Petite parenthèse, la recommandation citée donne des tables de conversion bien pratiques pour passer d’une quantité de sodium en mmol à une quantité de sel en g qui me semble bien plus parlante:
mmol de sodium*23=mg de sodium
mmol de sodium*58.5=mg de sel
Je vous rappelle aussi l’existence de ce fabuleux travail du service de pharmacie du CHG de Béthune qui recense la quantité de sodium et de sel contenue dans 87 médicaments usuels.
Bref, non seulement nous devons prendre notre bâton de pèlerin pour inciter nos patients à moins se gaver de sel, mais nous devons aussi faire attention à nos prescriptions.
J’insiste très lourdement sur le régime hyposodé (qui est en fait physiologiquement normosodé, voire hypersodé) et sur la nécessité d’une activité physique régulière.
Je prends le temps d’expliquer ce graphique que j’ai tiré de EUROASPIRE pour leur faire comprendre que le traitement n’est rien sans l’amélioration du mode de vie:
Je leur précise bien que les patients de ce programme sont européens, et qu’ils sont tous coronariens, c’est à dire surveillés comme le lait sur le feu par un généraliste, 1 voire 2 cardiologues, éventuellement un endocrinologue…
Évidemment, ce n’est pas simple, car si vous le demandez à vos patients, personne, je dis bien personne ne sale (en dehors des régions où règne sans partage le beurre salé).
En fait, l’immense majorité du sel est caché dans l’alimentation, notamment industrielle.

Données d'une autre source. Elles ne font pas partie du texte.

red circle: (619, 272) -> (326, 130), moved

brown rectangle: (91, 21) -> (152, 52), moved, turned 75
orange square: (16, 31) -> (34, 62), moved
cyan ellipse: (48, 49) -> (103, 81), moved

On en trouve aussi beaucoup dans les aliments sucrés, car c’est (malheureusement) un excellent exhausteur de goût.
Personne ne sale, mais tout le monde se prend 10 g de sel par jour, telle est la principale difficulté de la prévention…
Idéalement, il faudrait bannir tout ce qui n’est pas frais, et tout ce qui est préparé par autrui.

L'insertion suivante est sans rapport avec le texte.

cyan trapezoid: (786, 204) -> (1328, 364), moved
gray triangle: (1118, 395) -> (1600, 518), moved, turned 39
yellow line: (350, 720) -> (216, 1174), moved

Pas simple, d’autant plus que c’est une alimentation de riche et qui demande du temps.
Autre paradoxe, chez nous, ce sont souvent les « pauvres » qui sont gras, suralimentés et sédentaires. Bref, ce qu’étaient les riches goûteux d’il y a plusieurs siècles.
En conclusion, l’auteur, comme tant d’autres milite pour une amélioration de notre mode de vie afin d’enrayer ce fléau qu’est l’HTA. A ma connaissance, c’est le seul état pathologique pour lequel nous ayons des traitements efficaces, mais que notre mode de vie rend de plus en plus incurable.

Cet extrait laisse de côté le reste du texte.